One, of course, is ethyl alcohol.
And President George W. Bush, no less, and by his own admission, was smashed
or tiddley-poo or four sheets to the wind a good deal of the time from
when he was 16 until he was 41. When he was 41, he says, Jesus appeared
to him and made him knock off the sauce, stop gargling nose paint.
Other drunks have seen pink elephants.
And do you know why I think he is
so pissed off at Arabs? They invented algebra. Arabs also invented the
numbers we use, including a symbol for nothing, which nobody else had ever
had before. You think Arabs are dumb? Try doing long division with Roman
numerals.
We're spreading democracy, are we?
Same way European explorers brought Christianity to the Indians, what we
now call "Native Americans."
How ungrateful they were! How ungrateful
are the people of Baghdad today.
So let's give another big tax cut
to the super-rich. That'll teach bin Laden a lesson he won't soon forget.
Hail to the Chief.
That chief and his cohorts have as
little to do with Democracy as the Europeans had to do with Christianity.
We the people have absolutely no say in whatever they choose to do next.
In case you haven't noticed, they've already cleaned out the treasury,
passing it out to pals in the war and national security rackets, leaving
your generation and the next one with a perfectly enormous debt that you'll
be asked to repay.
Nobody let out a peep when they did
that to you, because they have disconnected every burglar alarm in the
Constitution: The House, the Senate, the Supreme Court, the FBI, the free
press (which, having been embedded, has forsaken the First Amendment) and
We the People.
About my own history of foreign substance
abuse. I've been a coward about heroin and cocaine and LSD and so on, afraid
they might put me over the edge. I did smoke a joint of marijuana one time
with Jerry Garcia and the Grateful Dead, just to be sociable. It didn't
seem to do anything to me, one way or the other, so I never did it again.
And by the grace of God, or whatever, I am not an alcoholic, largely a
matter of genes. I take a couple of drinks now and then, and will do it
again tonight. But two is my limit. No problem.
I am of course notoriously hooked
on cigarettes. I keep hoping the things will kill me. A fire at one end
and a fool at the other.
But I'll tell you one thing: I once
had a high that not even crack cocaine could match. That was when I got
my first driver's license!
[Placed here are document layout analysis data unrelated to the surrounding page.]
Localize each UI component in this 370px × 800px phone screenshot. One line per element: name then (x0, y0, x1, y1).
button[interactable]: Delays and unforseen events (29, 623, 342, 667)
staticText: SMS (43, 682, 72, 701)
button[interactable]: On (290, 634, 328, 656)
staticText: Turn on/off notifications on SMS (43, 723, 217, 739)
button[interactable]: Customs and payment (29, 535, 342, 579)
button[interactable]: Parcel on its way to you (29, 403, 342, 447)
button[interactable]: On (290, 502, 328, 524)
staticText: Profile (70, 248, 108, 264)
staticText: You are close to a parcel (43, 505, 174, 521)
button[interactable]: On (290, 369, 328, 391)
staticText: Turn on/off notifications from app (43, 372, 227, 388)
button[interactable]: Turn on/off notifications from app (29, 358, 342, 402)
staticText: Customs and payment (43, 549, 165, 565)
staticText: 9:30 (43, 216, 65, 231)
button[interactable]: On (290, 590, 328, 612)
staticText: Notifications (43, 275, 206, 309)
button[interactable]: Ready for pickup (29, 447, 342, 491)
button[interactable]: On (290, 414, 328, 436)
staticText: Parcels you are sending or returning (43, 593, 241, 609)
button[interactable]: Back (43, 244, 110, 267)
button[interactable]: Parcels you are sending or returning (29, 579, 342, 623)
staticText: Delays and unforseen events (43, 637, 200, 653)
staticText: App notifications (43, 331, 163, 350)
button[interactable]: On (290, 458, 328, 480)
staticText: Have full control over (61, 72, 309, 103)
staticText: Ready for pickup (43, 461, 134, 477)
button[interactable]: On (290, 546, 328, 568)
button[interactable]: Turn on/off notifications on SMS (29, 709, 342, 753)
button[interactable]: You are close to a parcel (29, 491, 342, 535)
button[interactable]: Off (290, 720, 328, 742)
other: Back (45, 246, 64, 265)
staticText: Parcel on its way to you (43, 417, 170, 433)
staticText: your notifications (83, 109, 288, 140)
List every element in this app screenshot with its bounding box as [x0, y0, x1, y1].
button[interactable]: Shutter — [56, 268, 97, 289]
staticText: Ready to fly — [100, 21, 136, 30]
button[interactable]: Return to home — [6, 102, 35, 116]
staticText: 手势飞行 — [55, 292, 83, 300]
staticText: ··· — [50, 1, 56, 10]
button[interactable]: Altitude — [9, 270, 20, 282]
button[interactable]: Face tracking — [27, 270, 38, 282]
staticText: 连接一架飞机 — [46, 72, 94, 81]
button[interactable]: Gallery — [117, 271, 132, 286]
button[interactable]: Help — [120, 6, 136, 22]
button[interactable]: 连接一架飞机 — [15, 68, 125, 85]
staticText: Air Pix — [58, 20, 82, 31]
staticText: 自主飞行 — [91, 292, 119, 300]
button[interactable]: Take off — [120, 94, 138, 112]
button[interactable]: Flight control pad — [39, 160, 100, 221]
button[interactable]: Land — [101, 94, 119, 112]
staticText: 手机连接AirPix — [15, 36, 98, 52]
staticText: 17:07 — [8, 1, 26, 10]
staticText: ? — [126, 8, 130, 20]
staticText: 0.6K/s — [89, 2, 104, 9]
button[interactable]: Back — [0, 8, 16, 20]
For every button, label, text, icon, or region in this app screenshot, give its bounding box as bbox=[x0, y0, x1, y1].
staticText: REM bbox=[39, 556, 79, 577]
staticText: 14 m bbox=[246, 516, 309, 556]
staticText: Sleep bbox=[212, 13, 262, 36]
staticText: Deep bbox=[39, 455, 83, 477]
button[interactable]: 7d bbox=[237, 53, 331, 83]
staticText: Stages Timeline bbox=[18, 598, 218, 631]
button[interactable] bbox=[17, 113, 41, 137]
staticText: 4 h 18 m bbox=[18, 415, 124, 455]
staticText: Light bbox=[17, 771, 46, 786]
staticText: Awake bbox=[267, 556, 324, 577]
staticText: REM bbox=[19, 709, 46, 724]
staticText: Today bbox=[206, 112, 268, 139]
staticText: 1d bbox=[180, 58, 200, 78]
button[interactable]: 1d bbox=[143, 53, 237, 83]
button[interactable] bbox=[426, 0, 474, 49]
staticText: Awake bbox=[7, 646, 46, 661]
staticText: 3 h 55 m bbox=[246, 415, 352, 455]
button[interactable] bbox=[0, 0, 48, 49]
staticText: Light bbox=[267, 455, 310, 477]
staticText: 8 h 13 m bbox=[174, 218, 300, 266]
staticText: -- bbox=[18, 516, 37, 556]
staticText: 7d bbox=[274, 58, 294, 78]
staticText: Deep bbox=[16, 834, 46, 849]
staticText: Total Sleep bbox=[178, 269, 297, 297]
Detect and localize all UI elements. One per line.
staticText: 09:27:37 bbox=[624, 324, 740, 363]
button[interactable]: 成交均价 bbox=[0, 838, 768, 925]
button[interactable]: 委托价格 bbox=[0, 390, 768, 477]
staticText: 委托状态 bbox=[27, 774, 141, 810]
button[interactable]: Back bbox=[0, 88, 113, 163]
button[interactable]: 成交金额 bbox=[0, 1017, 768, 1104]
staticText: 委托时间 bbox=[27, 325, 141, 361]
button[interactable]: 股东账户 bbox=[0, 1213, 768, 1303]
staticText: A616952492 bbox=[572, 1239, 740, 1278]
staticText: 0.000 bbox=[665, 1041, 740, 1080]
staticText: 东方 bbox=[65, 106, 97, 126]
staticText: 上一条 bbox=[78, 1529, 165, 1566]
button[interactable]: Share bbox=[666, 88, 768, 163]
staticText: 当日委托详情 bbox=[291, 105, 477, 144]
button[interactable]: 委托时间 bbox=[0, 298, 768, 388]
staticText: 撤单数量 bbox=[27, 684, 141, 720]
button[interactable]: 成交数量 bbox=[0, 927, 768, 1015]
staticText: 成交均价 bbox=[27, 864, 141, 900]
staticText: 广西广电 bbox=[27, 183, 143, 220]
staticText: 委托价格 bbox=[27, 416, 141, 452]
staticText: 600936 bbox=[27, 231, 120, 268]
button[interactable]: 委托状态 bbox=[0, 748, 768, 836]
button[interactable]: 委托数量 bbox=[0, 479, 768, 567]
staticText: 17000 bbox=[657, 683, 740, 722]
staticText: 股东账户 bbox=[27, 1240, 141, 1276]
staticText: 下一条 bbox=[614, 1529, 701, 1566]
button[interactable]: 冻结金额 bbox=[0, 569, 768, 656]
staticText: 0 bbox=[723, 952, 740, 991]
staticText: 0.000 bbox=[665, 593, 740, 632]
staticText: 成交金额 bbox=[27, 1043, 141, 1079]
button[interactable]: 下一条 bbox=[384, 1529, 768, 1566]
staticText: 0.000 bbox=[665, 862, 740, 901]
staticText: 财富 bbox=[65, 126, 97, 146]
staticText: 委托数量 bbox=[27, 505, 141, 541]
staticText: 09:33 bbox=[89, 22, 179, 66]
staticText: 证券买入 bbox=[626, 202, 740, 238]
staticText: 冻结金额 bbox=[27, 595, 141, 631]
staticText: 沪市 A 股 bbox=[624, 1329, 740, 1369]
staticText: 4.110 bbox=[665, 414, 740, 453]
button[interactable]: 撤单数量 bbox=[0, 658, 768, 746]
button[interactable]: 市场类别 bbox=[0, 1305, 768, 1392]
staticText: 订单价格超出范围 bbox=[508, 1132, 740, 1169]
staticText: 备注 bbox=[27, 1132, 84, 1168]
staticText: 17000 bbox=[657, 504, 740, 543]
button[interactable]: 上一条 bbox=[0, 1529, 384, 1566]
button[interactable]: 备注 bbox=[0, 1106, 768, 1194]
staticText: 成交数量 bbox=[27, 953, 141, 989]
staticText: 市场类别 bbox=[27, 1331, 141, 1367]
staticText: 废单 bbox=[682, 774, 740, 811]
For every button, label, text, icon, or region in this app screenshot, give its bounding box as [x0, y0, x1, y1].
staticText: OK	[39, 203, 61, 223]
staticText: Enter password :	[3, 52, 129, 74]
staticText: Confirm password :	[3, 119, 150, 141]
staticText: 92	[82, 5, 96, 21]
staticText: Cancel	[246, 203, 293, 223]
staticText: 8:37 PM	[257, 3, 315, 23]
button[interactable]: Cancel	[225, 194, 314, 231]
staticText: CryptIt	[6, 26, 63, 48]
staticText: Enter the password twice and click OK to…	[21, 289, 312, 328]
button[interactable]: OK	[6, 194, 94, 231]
Look out, world, here comes Kurt Vonnegut.
And my car back then, a Studebaker,
as I recall, was powered, as are almost all means of transportation and
other machinery today, and electric power plants and furnaces, by the most
abused and addictive and destructive drugs of all: fossil fuels.
When you got here, even when I got
here, the industrialized world was already hopelessly hooked on fossil
fuels, and very soon now there won't be any more of those. Cold turkey.
Can I tell you the truth? I mean
this isn't like TV news, is it?
Here's what I think the truth is:
We are all addicts of fossil fuels in a state of denial, about to face
cold turkey.
And like so many addicts about to
face cold turkey, our leaders are now committing violent crimes to get
what little is left of what we're hooked on.